In a historic move, over 45,000 dockworkers across 36 East and Gulf Coast ports have struck following expiration of their contract early this morning.
Here are five things to know:
- Negotiations between the International Longshoremen's Association and the United States Maritime Alliance have stalled since June. The ILA is demanding a $5 hourly wage increase for six years, while the USMX has offered $2.50 annually. Union members with six years or more of experience currently earn up to $39 per hour.
- Stakes are high, as the East and Gulf Coast ports account for over 68% of containerized exports and more than 56% containerized imports. JPMorgan analysts also warned the economic impact could reach up to $5 billion per day, according to The New York Times.
- In response to the dockworkers strike, President Joe Biden has opted to not invoke the Taft-Hartley Act, which could force workers back to their jobs. Instead, Mr. Biden said the administration is monitoring the situation.
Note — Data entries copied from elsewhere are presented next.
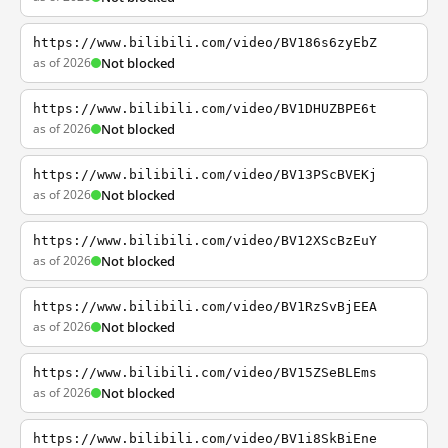
https://www.bilibili.com/video/BV186s6zyEbZ
as of 2026
Not blocked
https://www.bilibili.com/video/BV1DHUZBPE6t
as of 2026
Not blocked
https://www.bilibili.com/video/BV13PScBVEKj
as of 2026
Not blocked
https://www.bilibili.com/video/BV12XScBzEuY
as of 2026
Not blocked
https://www.bilibili.com/video/BV1RzSvBjEEA
as of 2026
Not blocked
https://www.bilibili.com/video/BV15ZSeBLEms
as of 2026
Not blocked
https://www.bilibili.com/video/BV1i8SkBiEne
- HHS also issued a statement addressing potential supply chain vulnerabilities. "HHS met with trade associations, distributors, manufacturers and other stakeholders to assess vulnerabilities and supply chain impacts. Current preliminary assessments indicate immediate impacts across medicines, medical devices and infant formula for consumers, parents and caregivers should be limited," the department said.
- HHS also said it is coordinating with the FDA and the Administration for Strategic Preparedness and Response to identify potential shortages and respond accordingly.